During my last Havana summer,

an epidemic broke out all over the island,

some German virus that started

first in pigs, then infected humans

in those nether regions--who knew

if they existed, where animals subsisted

with humans. No one knew if the rumor

of such a decease was true. But one

day the Russian-build army trucks

arrived, the gravel crunched under

such weight through our neighborhood,

the armed soldiers spilled out canvas-

tarped backs like grain from a sack,

and the bulldozers came and dug

huge pits at the corner clearing

where people threw trash, left

brujeria-sacrificed animals, then while

more pits were being dug, the soldiers

marched down the streets, house

by house, confiscated all the animals

in people's patios and yards, one by one,

especially the pigs which squealed

like it was the end of the world, and it was.

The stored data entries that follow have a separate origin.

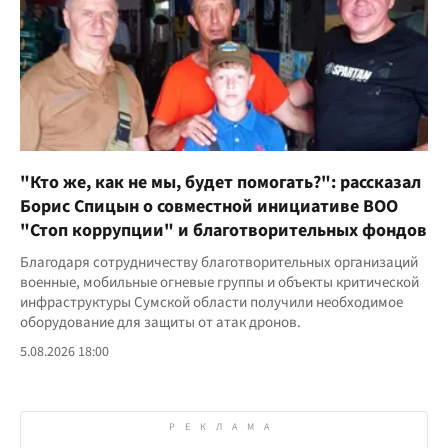
"Кто же, как не мы, будет помогать?": рассказал
Борис Спицын о совместной инициативе ВОО
"Стоп коррупции" и благотворительных фондов
Благодаря сотрудничеству благотворительных организаций
военные, мобильные огневые группы и объекты критической
инфраструктуры Сумской области получили необходимое
оборудование для защиты от атак дронов.
5.08.2026 18:00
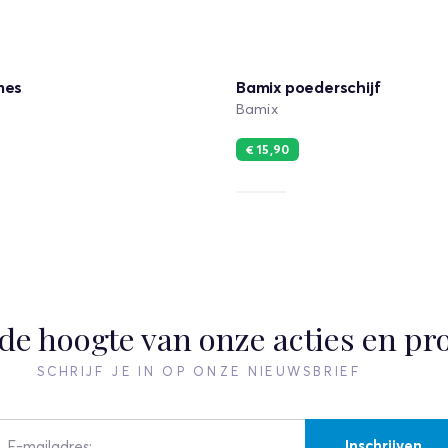
mes
Bamix poederschijf
Bamix
€ 15,90
p de hoogte van onze acties en pr
SCHRIJF JE IN OP ONZE NIEUWSBRIEF
Inschrijven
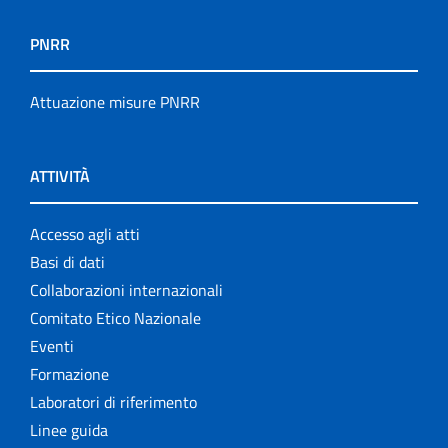
PNRR
Attuazione misure PNRR
ATTIVITÀ
Accesso agli atti
Basi di dati
Collaborazioni internazionali
Comitato Etico Nazionale
Eventi
Formazione
Laboratori di riferimento
Linee guida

They came and took our six-month piglet.

Our Christmas food. Our rabbits, chickens,

even the pet turtle in the cement sink.

All the animals herded toward the corner,

in Noah's Ark fashion, to the edge

of the pit where they stopped and fought

back the precipice. Men with blowtorches

set them afire, shot the larger animals

like horses and cows and pigs, torched

the smaller ones, chicken and duck

feathers burned in mid air. We gathered

at the corner, too afraid of perhaps being

next. We children stood by our parents

and watched as the animals fell, carcasses

charred and burnt to cinders, charred dominos

atop each other. The fires burned for a couple

of days and for weeks later, flecks of ashes fell

over everything, the smell of flesh, offal,

and hide thick in the air. Even now, from

the distance of thirty years, I can hear the pop

and sizzle of fur burning, the talk of fire, how

everything was taken away, except

for this burning that lingers in the mind,

some torch of resentment, blackness

of remembrance that refuses to be doused.